(Records for the task Opens)

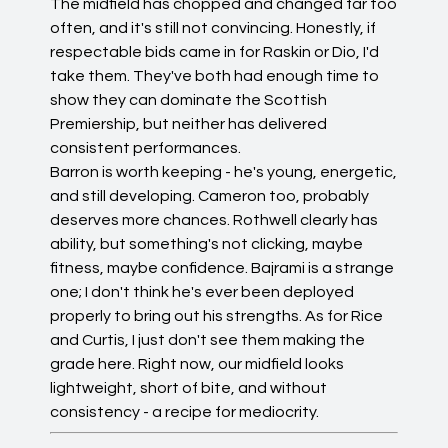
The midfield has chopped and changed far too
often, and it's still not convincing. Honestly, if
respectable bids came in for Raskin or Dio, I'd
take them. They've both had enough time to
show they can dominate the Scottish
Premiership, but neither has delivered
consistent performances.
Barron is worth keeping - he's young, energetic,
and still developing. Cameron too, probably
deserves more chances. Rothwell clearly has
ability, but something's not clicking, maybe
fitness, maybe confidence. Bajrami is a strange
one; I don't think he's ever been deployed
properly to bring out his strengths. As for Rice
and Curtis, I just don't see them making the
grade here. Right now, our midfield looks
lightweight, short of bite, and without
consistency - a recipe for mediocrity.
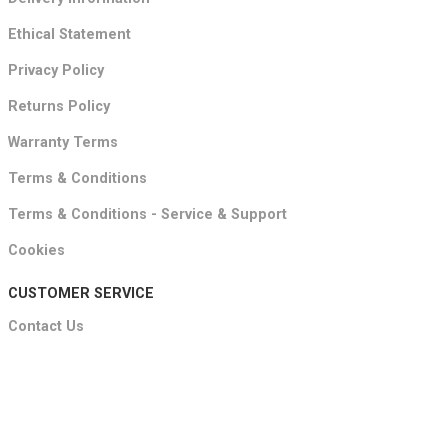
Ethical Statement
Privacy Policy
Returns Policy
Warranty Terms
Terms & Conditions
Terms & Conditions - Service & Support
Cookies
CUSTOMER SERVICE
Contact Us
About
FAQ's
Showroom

(Records for the task Closes)

__To do__:
Repeat only the lines from the line with "fitness, maybe confidence." to the end of the entries, including both the first and the last line, and drop every picture.

__Answer below__:
fitness, maybe confidence. Bajrami is a strange
one; I don't think he's ever been deployed
properly to bring out his strengths. As for Rice
and Curtis, I just don't see them making the
grade here. Right now, our midfield looks
lightweight, short of bite, and without
consistency - a recipe for mediocrity.
Ethical Statement
Privacy Policy
Returns Policy
Warranty Terms
Terms & Conditions
Terms & Conditions - Service & Support
Cookies
CUSTOMER SERVICE
Contact Us
About
FAQ's
Showroom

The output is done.